The government in June changed its vaccine procurement policy to buying 75% of the total production and leaving 25% for the private sector to be procured directly from the manufacturers.

In order to incentivize production by vaccine manufacturers and encourage new vaccines, domestic vaccine manufacturers have been given the option to also provide vaccines directly to private hospitals, which is restricted to 25% of their monthly production, the government said.

Private hospitals are trying to use up the doses by arranging special drives at reduced rates. Some hospitals are even giving free vaccinations through their corporate social responsibility funds, while some others are transferring their vaccine stock to other hospitals.

“At all our hospitals, we are organizing special camps periodically for providing vaccines at buying rates since the aim is to achieve maximum immunization as fast as possible. With the government planning to vaccinate all its citizens by the end of 2021, these efforts will certainly scale up vaccination in the country as it will also empower smaller players to procure doses," said Dr. Shankar Narang, chief operating officer, Paras Healthcare.

In July, the Union government asked states to review vaccine procurement by private centres.

“In our hospital, we have vaccines of 22 September expiry, but consumption in private centres has drastically declined. We are not sure if we can exhaust them by then. People are opting for free vaccinations from government and municipal centres," said Dr Nirmal G. Choraria, chairman of Surat-based Nirmal Hospital Pvt. Ltd.

“Our hospital conducted several camps for such segments of the society who could not afford the vaccination cost, which not just reduced the burden on government centres, but also helped in adequate vaccination volume supporting the steady consumption of the vaccine," said Navneet Bali, regional director- north, Narayana Health.

In July, the Centre also asked covid-19 vaccine makers not to reserve 25% production of doses for private hospitals following the slow pace of inoculation in private sector vaccination centres.
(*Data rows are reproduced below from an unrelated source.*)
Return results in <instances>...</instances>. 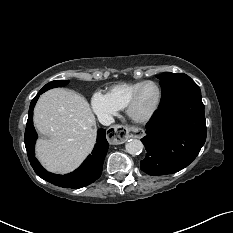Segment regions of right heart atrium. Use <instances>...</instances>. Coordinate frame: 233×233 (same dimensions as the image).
Here are the masks:
<instances>
[{"label": "right heart atrium", "mask_w": 233, "mask_h": 233, "mask_svg": "<svg viewBox=\"0 0 233 233\" xmlns=\"http://www.w3.org/2000/svg\"><path fill=\"white\" fill-rule=\"evenodd\" d=\"M91 107L99 120L109 121L118 113V108L109 100L106 94L101 92L93 93L91 97Z\"/></svg>", "instance_id": "d8ad5b80"}]
</instances>
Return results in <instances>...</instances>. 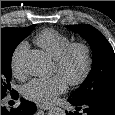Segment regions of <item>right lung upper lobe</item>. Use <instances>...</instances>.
Returning a JSON list of instances; mask_svg holds the SVG:
<instances>
[{"mask_svg":"<svg viewBox=\"0 0 115 115\" xmlns=\"http://www.w3.org/2000/svg\"><path fill=\"white\" fill-rule=\"evenodd\" d=\"M24 28H3L1 29V38L12 35Z\"/></svg>","mask_w":115,"mask_h":115,"instance_id":"1","label":"right lung upper lobe"}]
</instances>
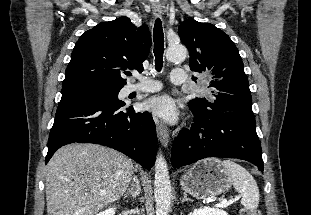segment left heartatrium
<instances>
[{
    "mask_svg": "<svg viewBox=\"0 0 311 215\" xmlns=\"http://www.w3.org/2000/svg\"><path fill=\"white\" fill-rule=\"evenodd\" d=\"M144 109L151 113L155 118L174 123L179 116L178 106L169 96L155 97L145 103Z\"/></svg>",
    "mask_w": 311,
    "mask_h": 215,
    "instance_id": "obj_1",
    "label": "left heart atrium"
}]
</instances>
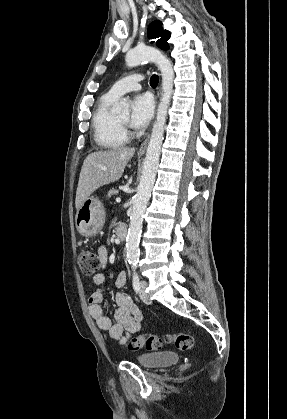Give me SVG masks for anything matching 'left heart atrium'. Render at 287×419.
I'll return each mask as SVG.
<instances>
[{"label": "left heart atrium", "instance_id": "left-heart-atrium-1", "mask_svg": "<svg viewBox=\"0 0 287 419\" xmlns=\"http://www.w3.org/2000/svg\"><path fill=\"white\" fill-rule=\"evenodd\" d=\"M154 100L150 94H138L131 105L130 125L135 129L144 128L153 116Z\"/></svg>", "mask_w": 287, "mask_h": 419}]
</instances>
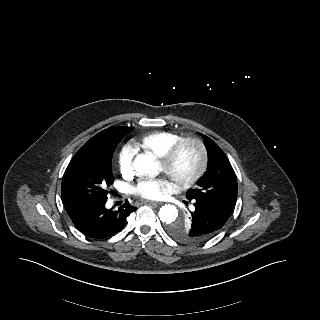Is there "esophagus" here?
<instances>
[{"instance_id": "obj_1", "label": "esophagus", "mask_w": 320, "mask_h": 320, "mask_svg": "<svg viewBox=\"0 0 320 320\" xmlns=\"http://www.w3.org/2000/svg\"><path fill=\"white\" fill-rule=\"evenodd\" d=\"M146 203L152 204L155 206L160 205V203H158V202H153V201H149V200H140V201L136 202L137 205H142V204H146Z\"/></svg>"}]
</instances>
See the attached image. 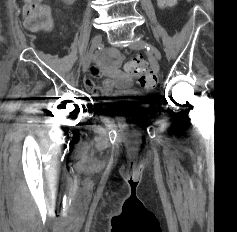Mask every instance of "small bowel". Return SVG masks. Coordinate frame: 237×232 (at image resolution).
<instances>
[{
  "label": "small bowel",
  "instance_id": "c3829d8e",
  "mask_svg": "<svg viewBox=\"0 0 237 232\" xmlns=\"http://www.w3.org/2000/svg\"><path fill=\"white\" fill-rule=\"evenodd\" d=\"M124 56L117 48H109L96 57V65L91 69L89 76L84 80L86 89L96 97H116L118 93L127 91L130 81L121 78L120 69ZM106 76L100 86L96 85L95 78Z\"/></svg>",
  "mask_w": 237,
  "mask_h": 232
}]
</instances>
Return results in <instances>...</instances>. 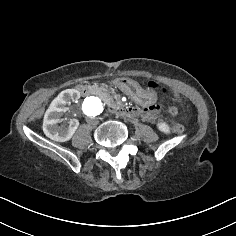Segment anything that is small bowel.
<instances>
[{"instance_id": "small-bowel-1", "label": "small bowel", "mask_w": 236, "mask_h": 236, "mask_svg": "<svg viewBox=\"0 0 236 236\" xmlns=\"http://www.w3.org/2000/svg\"><path fill=\"white\" fill-rule=\"evenodd\" d=\"M144 116L150 120H155L158 116V109L155 106L149 107L144 110Z\"/></svg>"}]
</instances>
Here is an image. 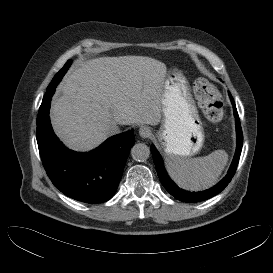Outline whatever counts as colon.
<instances>
[{"instance_id":"1","label":"colon","mask_w":273,"mask_h":273,"mask_svg":"<svg viewBox=\"0 0 273 273\" xmlns=\"http://www.w3.org/2000/svg\"><path fill=\"white\" fill-rule=\"evenodd\" d=\"M194 92L208 122L220 123L224 119L225 112L218 89L212 83L200 79L195 82Z\"/></svg>"}]
</instances>
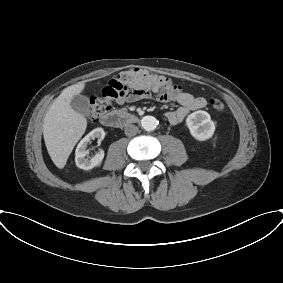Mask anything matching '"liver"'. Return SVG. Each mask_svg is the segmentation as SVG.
Instances as JSON below:
<instances>
[{"label": "liver", "mask_w": 283, "mask_h": 283, "mask_svg": "<svg viewBox=\"0 0 283 283\" xmlns=\"http://www.w3.org/2000/svg\"><path fill=\"white\" fill-rule=\"evenodd\" d=\"M84 88L85 83L79 82L64 89L43 119L45 145L53 163L59 169L64 168L87 127L86 118L70 106L73 96L81 93Z\"/></svg>", "instance_id": "6515ba94"}]
</instances>
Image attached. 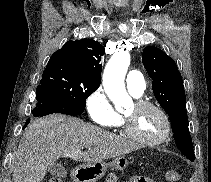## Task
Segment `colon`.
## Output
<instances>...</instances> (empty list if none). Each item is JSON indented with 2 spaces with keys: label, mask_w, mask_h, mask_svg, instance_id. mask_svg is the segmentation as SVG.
<instances>
[{
  "label": "colon",
  "mask_w": 211,
  "mask_h": 182,
  "mask_svg": "<svg viewBox=\"0 0 211 182\" xmlns=\"http://www.w3.org/2000/svg\"><path fill=\"white\" fill-rule=\"evenodd\" d=\"M165 179L169 182H175L179 178V173L175 170H168L164 175ZM113 180V174L109 175L106 182H111ZM48 182H62L59 178H50Z\"/></svg>",
  "instance_id": "5ec220e1"
}]
</instances>
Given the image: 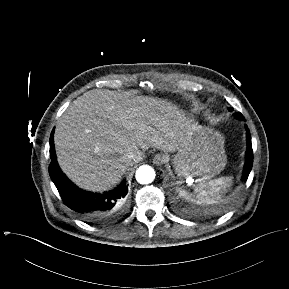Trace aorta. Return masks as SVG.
Listing matches in <instances>:
<instances>
[{
    "mask_svg": "<svg viewBox=\"0 0 289 289\" xmlns=\"http://www.w3.org/2000/svg\"><path fill=\"white\" fill-rule=\"evenodd\" d=\"M135 177L140 184H149L155 178V171L149 165H142L137 169Z\"/></svg>",
    "mask_w": 289,
    "mask_h": 289,
    "instance_id": "obj_1",
    "label": "aorta"
}]
</instances>
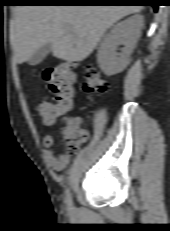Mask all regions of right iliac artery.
I'll return each instance as SVG.
<instances>
[{"label":"right iliac artery","mask_w":170,"mask_h":231,"mask_svg":"<svg viewBox=\"0 0 170 231\" xmlns=\"http://www.w3.org/2000/svg\"><path fill=\"white\" fill-rule=\"evenodd\" d=\"M65 201H66L68 208L71 209L72 208V197H71V193L69 189L66 190Z\"/></svg>","instance_id":"right-iliac-artery-1"}]
</instances>
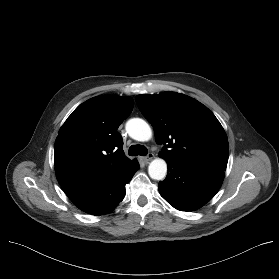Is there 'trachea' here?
<instances>
[{
  "label": "trachea",
  "mask_w": 279,
  "mask_h": 279,
  "mask_svg": "<svg viewBox=\"0 0 279 279\" xmlns=\"http://www.w3.org/2000/svg\"><path fill=\"white\" fill-rule=\"evenodd\" d=\"M147 148L144 145H131L129 148V155L130 156H146L147 155Z\"/></svg>",
  "instance_id": "obj_1"
}]
</instances>
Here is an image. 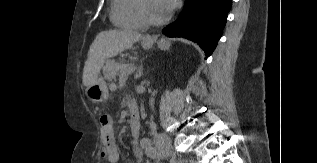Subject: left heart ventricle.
<instances>
[{"instance_id": "1", "label": "left heart ventricle", "mask_w": 317, "mask_h": 163, "mask_svg": "<svg viewBox=\"0 0 317 163\" xmlns=\"http://www.w3.org/2000/svg\"><path fill=\"white\" fill-rule=\"evenodd\" d=\"M147 9L149 10L150 14L157 18H163L168 15V12L164 8L161 0H145Z\"/></svg>"}]
</instances>
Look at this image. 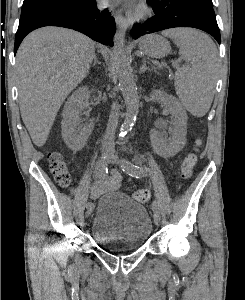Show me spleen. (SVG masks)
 Wrapping results in <instances>:
<instances>
[{
	"mask_svg": "<svg viewBox=\"0 0 245 300\" xmlns=\"http://www.w3.org/2000/svg\"><path fill=\"white\" fill-rule=\"evenodd\" d=\"M172 38L188 66L175 75L176 93L183 106L194 116H204L213 100L218 52L213 41L194 29L177 28L162 32Z\"/></svg>",
	"mask_w": 245,
	"mask_h": 300,
	"instance_id": "obj_1",
	"label": "spleen"
}]
</instances>
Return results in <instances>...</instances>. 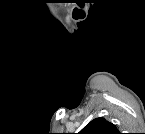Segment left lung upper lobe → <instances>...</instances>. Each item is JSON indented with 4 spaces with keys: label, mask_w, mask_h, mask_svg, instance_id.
<instances>
[{
    "label": "left lung upper lobe",
    "mask_w": 145,
    "mask_h": 134,
    "mask_svg": "<svg viewBox=\"0 0 145 134\" xmlns=\"http://www.w3.org/2000/svg\"><path fill=\"white\" fill-rule=\"evenodd\" d=\"M80 134H119L116 126L104 118H96L89 122L80 132Z\"/></svg>",
    "instance_id": "obj_1"
}]
</instances>
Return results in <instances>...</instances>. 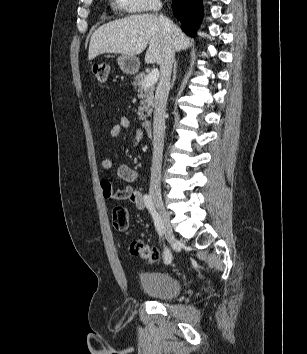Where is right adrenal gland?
I'll use <instances>...</instances> for the list:
<instances>
[{
  "instance_id": "2a0ac1e0",
  "label": "right adrenal gland",
  "mask_w": 307,
  "mask_h": 354,
  "mask_svg": "<svg viewBox=\"0 0 307 354\" xmlns=\"http://www.w3.org/2000/svg\"><path fill=\"white\" fill-rule=\"evenodd\" d=\"M176 74H177V61L174 62V66H173V78H172L171 87L174 86V82H175V79H176Z\"/></svg>"
}]
</instances>
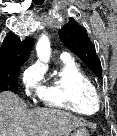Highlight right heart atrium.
I'll list each match as a JSON object with an SVG mask.
<instances>
[{"instance_id":"obj_1","label":"right heart atrium","mask_w":117,"mask_h":136,"mask_svg":"<svg viewBox=\"0 0 117 136\" xmlns=\"http://www.w3.org/2000/svg\"><path fill=\"white\" fill-rule=\"evenodd\" d=\"M43 78V72L37 66H31L26 69L22 76V81L25 87L26 93L35 92L41 97L43 88L41 85Z\"/></svg>"}]
</instances>
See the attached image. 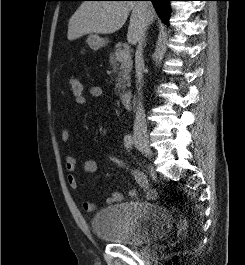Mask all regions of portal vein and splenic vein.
<instances>
[{"instance_id": "1", "label": "portal vein and splenic vein", "mask_w": 245, "mask_h": 265, "mask_svg": "<svg viewBox=\"0 0 245 265\" xmlns=\"http://www.w3.org/2000/svg\"><path fill=\"white\" fill-rule=\"evenodd\" d=\"M130 55V49L129 47H125L121 52H120V57L126 58Z\"/></svg>"}]
</instances>
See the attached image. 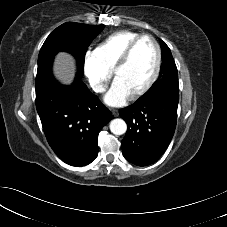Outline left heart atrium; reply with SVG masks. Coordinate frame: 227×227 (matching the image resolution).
Masks as SVG:
<instances>
[{"instance_id": "39dd6f15", "label": "left heart atrium", "mask_w": 227, "mask_h": 227, "mask_svg": "<svg viewBox=\"0 0 227 227\" xmlns=\"http://www.w3.org/2000/svg\"><path fill=\"white\" fill-rule=\"evenodd\" d=\"M127 91L115 80L105 95V102L110 106H121L128 99Z\"/></svg>"}]
</instances>
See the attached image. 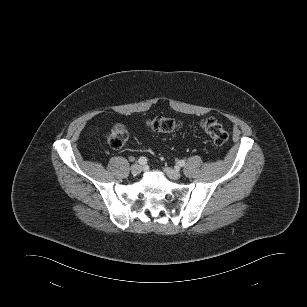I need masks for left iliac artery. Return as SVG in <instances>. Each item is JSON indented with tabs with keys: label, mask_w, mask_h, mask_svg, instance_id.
<instances>
[{
	"label": "left iliac artery",
	"mask_w": 307,
	"mask_h": 307,
	"mask_svg": "<svg viewBox=\"0 0 307 307\" xmlns=\"http://www.w3.org/2000/svg\"><path fill=\"white\" fill-rule=\"evenodd\" d=\"M178 165L181 166V167L185 166V161L184 160H180L178 162Z\"/></svg>",
	"instance_id": "left-iliac-artery-1"
}]
</instances>
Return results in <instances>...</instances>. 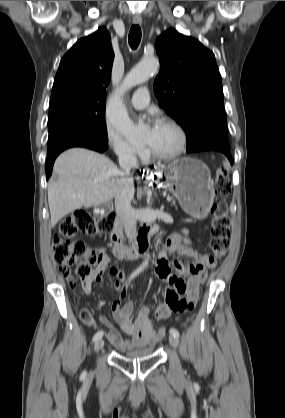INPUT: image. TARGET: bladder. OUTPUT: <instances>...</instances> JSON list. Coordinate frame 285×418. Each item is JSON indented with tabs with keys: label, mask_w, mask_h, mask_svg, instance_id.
<instances>
[{
	"label": "bladder",
	"mask_w": 285,
	"mask_h": 418,
	"mask_svg": "<svg viewBox=\"0 0 285 418\" xmlns=\"http://www.w3.org/2000/svg\"><path fill=\"white\" fill-rule=\"evenodd\" d=\"M152 350H153L152 347H144V348L133 347L130 350L126 351V353H124L123 356L130 357V358L145 357V356L151 355Z\"/></svg>",
	"instance_id": "bladder-1"
}]
</instances>
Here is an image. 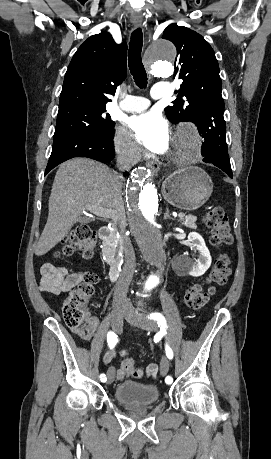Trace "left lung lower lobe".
Instances as JSON below:
<instances>
[{"mask_svg":"<svg viewBox=\"0 0 271 459\" xmlns=\"http://www.w3.org/2000/svg\"><path fill=\"white\" fill-rule=\"evenodd\" d=\"M204 138L202 143L203 161L212 163L233 178L226 143V123L224 118H215L198 125Z\"/></svg>","mask_w":271,"mask_h":459,"instance_id":"obj_1","label":"left lung lower lobe"}]
</instances>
Union health minister Mansukh Mandaviya in Parliament said in an oral reply that the unutilized doses by the private sector will now be used by government covid vaccination centres. However, according to officials in the Union health ministry, no progress has been made in this regard.

The country’s cumulative covid-19 vaccination coverage crossed 721 million on Thursday, with 550 million people getting at least one dose.